Provisions Of Special Marriage Act Requiring Public Notice Before Registration Is Based On Patriarchy, Says Supreme Court
On the third day of the hearing by the Constitution Bench of the Supreme Court in the matters seeking legalization of same-sex marriage, Senior Advocate Dr. Abhishek Manu Singhvi has concluded his arguments.
The Constitution Bench comprising Chief Justice DY Chandrachud, Justice SK Kaul, Justice S Ravindra Bhat, Justice Hima Kohli and Justice PS Narasimha is hearing the matter.
Singhvi in his submissions today, raised several facets relating to the Special Marriage Act, 1954.
On the provision of notice and objection under the Special Marriage Act, 1954 (SMA), Singhvi submitted, “In Parsi marriages, Christian marriages and so many other forms of marriages, none requires a notice of prior intent to marry. And this is peculiar to the Special Marriage Act that before I intend to marry you, I must declare this intent publicly”.
To this challenge to notice and objection under the Act, Solicitor General Tushar Mehta objected saying, “This is a different issue, we have not filed a reply”. “My learned friend has filed a reply, it is a constitutional issue, let me finish. It is unconstitutional because, before a formal entry into a marriage, you are invading my privacy by requiring me to declare my intention in public domain for objections to be invited”, Singhvi replied.

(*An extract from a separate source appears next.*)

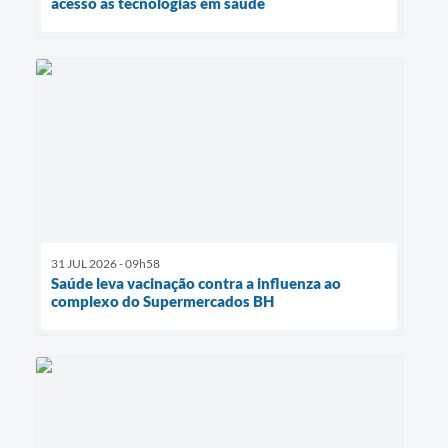
acesso às tecnologias em saúde
31 JUL 2026 - 09h58
Saúde leva vacinação contra a influenza ao
complexo do Supermercados BH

“Which married couple in the heterosexual world has to announce first to the world their intention to marry? Forget heterosexuals but even in personal laws. It is my personal decisional autonomy.”, asked Singhvi
He further said that “it is the heart of my privacy to decide when, how, and after how much time to get into a matrimonial relationship and with whom. Be it the same sex or heterosexuals”.
Justice Bhat agreeing to the submission said, “this was based on patriarchy”. “Yes”, Singhvi replied.
Going on to the next point Singhvi said, “My next point is that if you have conditions of marriage and you are required to file an affidavit to say that I satisfy all the conditions, and if those conditions are found false, the world can challenge. What is the purpose of this prior notice? You are serving Patriarchy in actual practice even in heterosexual marriages”.
Singhvi further submitted, “the other aspect it hits is choice, where individual decisional autonomy, privacy, individual dignity, I am putting them all under one, as they are constitutional core values. And for the same reasons should not only be struck down for same sex couples, but also for heterosexuals and non-heterosexuals”.
Justice Narasimha then asked, “Was notice and objection there in the 1872 Act?” Singhvi replied in the affirmative. Justice Bhat then said, “these laws were made when women did not have an agency”. “Yes, and this would be a disaster and inviting violence”, replied Singhvi.
“And the object was to protect. This is like laying them open for invasion by society including District Magistrate, Superintendent of Police…”, said CJI.
When the Bench assembled after lunch, Senior Advocate Raju Ramachandran commenced his arguments on behalf of the petitioners.